In its continued drive to deliver coursework in ways that work best for students, SUNY Oswego will pilot an intensive two-week May Term immediately after the 2010 spring semester.
The trial effort will run May 17 to 28 with five or six courses to gauge interest and how well such intensive courses would work.
“There probably is a substantial number of students who would be willing to stay two weeks but may not be willing to stay four,” said Tom Ingram, director of academic programs for extended learning. “We’ve heard from students who would like to go back to classes right after finals.”
The college usually allows a week between commencement and the beginning of three-week blocks of summer sessions.
Many students have leases that run through the end of May and could thus take advantage of these two weeks before moving home to start summer jobs or other plans.
“We looked at what other schools do to meet student needs, and we talked to other colleges who have done two-week courses with some success,” said Yvonne Petrella, dean of extended learning.
“This could be ideal for the student who needs one course to graduate or before taking a position,” Petrella added.
They said listening to students played a key role in this pilot project. “We’re always looking for ways to serve our students’ needs and this is one thing we’ve discussed,” Ingram said.
The initial pilot will allow administrators to see “how it works, how students respond, how to make it successful and whether to continue with the option the following year,” Petrella said.

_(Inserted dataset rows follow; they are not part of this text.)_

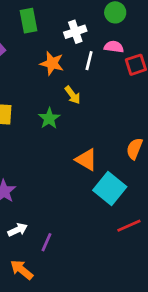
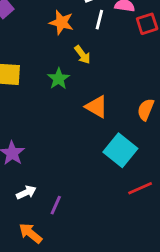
orange triangle: (86, 160) -> (96, 107), moved

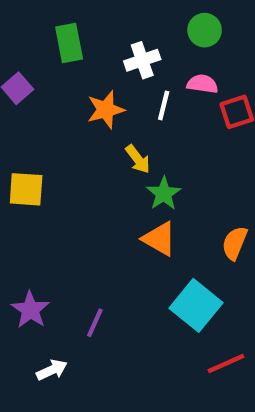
orange star: (61, 22) -> (106, 110), turned -30
green star: (59, 79) -> (164, 194), moved
purple line: (56, 205) -> (95, 323), moved

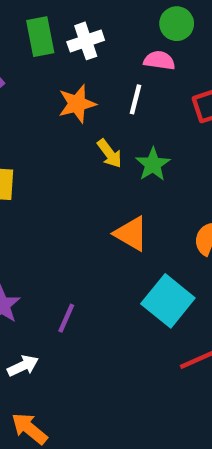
white cross: (142, 60) -> (86, 41), moved
pink semicircle: (202, 84) -> (159, 60), moved
green star: (164, 194) -> (153, 164), moved

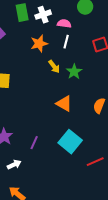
pink semicircle: (159, 60) -> (64, 24), moved
cyan square: (168, 301) -> (70, 142), moved

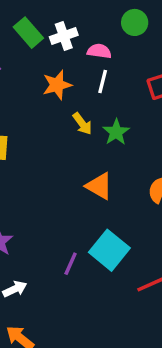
green rectangle: (22, 13) -> (28, 33), turned -30
purple line: (34, 143) -> (71, 264), moved

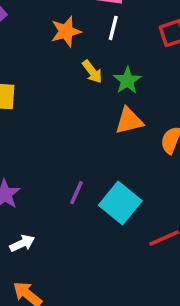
orange triangle: (99, 186) -> (129, 121), moved, turned -44
purple line: (71, 264) -> (76, 193), moved

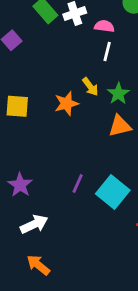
orange star: (66, 31) -> (66, 103), moved
white arrow: (22, 243) -> (34, 224), size x1.4

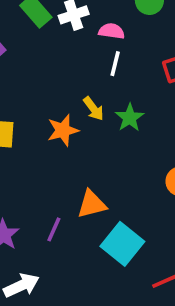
orange triangle: (120, 126) -> (92, 204), moved
purple line: (78, 184) -> (54, 229), moved

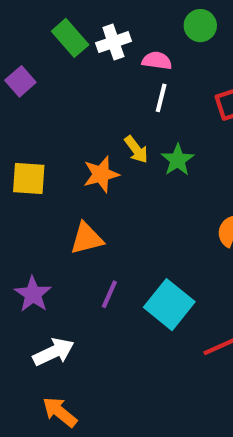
orange triangle: (92, 204) -> (87, 238), moved
purple line: (54, 229) -> (109, 294), moved

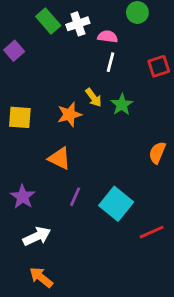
orange triangle: (87, 238) -> (60, 158), turned 40

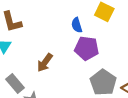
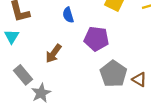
blue semicircle: (77, 25) -> (68, 15), moved

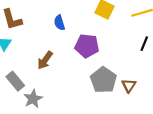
brown triangle: (139, 79) -> (129, 86), turned 32

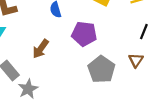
brown triangle: (129, 86) -> (136, 60), moved

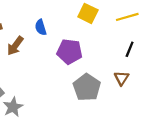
brown arrow: (41, 49) -> (15, 46), moved

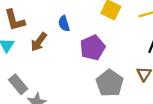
purple pentagon: (70, 52) -> (93, 48), turned -30

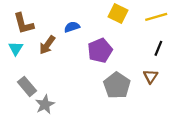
blue semicircle: (64, 24) -> (72, 27), turned 88

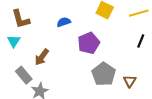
brown arrow: (47, 45) -> (42, 57), moved
brown triangle: (151, 76) -> (130, 81), moved

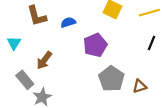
brown L-shape: (21, 19) -> (37, 16), moved
brown triangle: (130, 81) -> (140, 86), turned 40

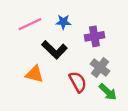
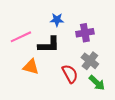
pink line: (30, 24) -> (21, 37), moved
black L-shape: (54, 50) -> (49, 45), turned -45

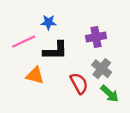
blue star: (57, 20) -> (48, 22), moved

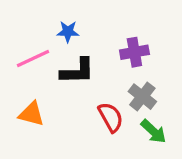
orange triangle: (35, 75) -> (31, 114), moved

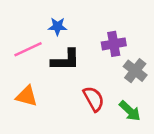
gray cross: (142, 97) -> (135, 71), moved

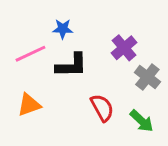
purple cross: (114, 44) -> (124, 48), turned -30
orange triangle: (27, 96) -> (29, 105), turned -35

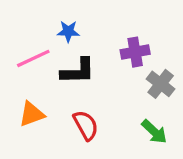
purple cross: (124, 48) -> (135, 52), turned 30
red semicircle: (102, 108) -> (86, 125), moved

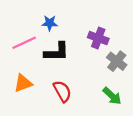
purple cross: (135, 52) -> (98, 38), turned 30

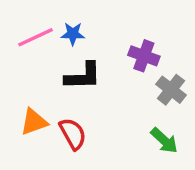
pink line: (24, 43) -> (36, 37), moved
red semicircle: (62, 91) -> (73, 134), moved

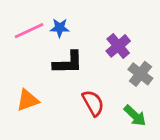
purple cross: (144, 56) -> (118, 46), turned 30
red semicircle: (73, 134) -> (93, 103), moved

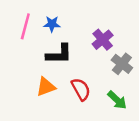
pink line: (29, 31) -> (25, 26), turned -50
orange triangle: (28, 100) -> (46, 87), moved

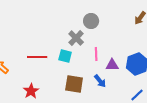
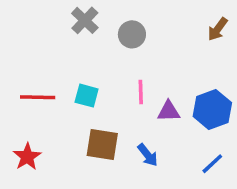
gray cross: (76, 38) -> (85, 20), moved
blue arrow: (100, 81) -> (148, 155), moved

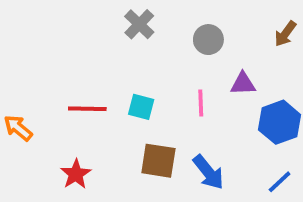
gray circle: (132, 34) -> (208, 40), moved
purple triangle: (169, 111) -> (243, 84), moved
blue arrow: (148, 155) -> (208, 172), size x1.4

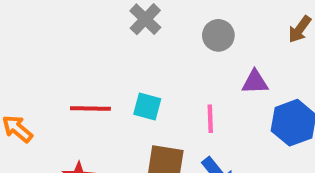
pink line: (201, 103) -> (210, 119), moved

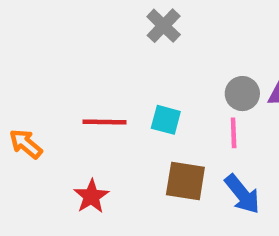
gray circle: (218, 35) -> (242, 94), moved

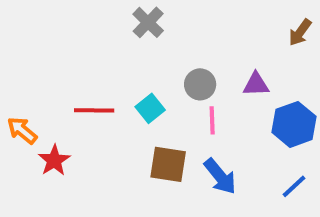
gray circle: (242, 94) -> (200, 84), moved
cyan square: (166, 120) -> (150, 108), turned 36
red star: (91, 196) -> (54, 160), moved

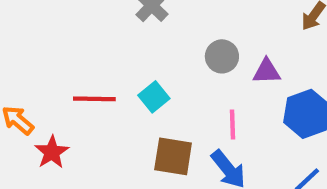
gray circle: (200, 84) -> (222, 56), moved
pink line: (212, 120) -> (233, 125), moved

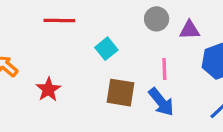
red line: (94, 99) -> (59, 20), moved
red star: (52, 152) -> (48, 89), moved

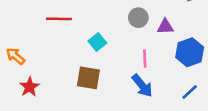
red star: (48, 89) -> (29, 87), moved
brown square: (120, 93) -> (88, 78), moved

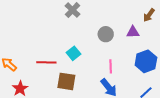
red line: (59, 19) -> (46, 62), moved
purple triangle: (165, 27) -> (133, 32), moved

They stressed that regular summer sessions will continue as always, with the first session beginning May 24.
Winter Session hot
The college does have successful models, such as the upcoming Winter Session, to show that condensed learning done correctly can find an audience, administrators said. Ingram noted that some courses have already closed for the upcoming Jan. 4 to 22 winter term.
One difference with Winter Session is that many courses are offered online, which counters Oswego’s notorious January weather.
For the new May Term, Petrella said she expects all offerings to be traditional face-to-face classes, most likely general education or popular upper-division courses.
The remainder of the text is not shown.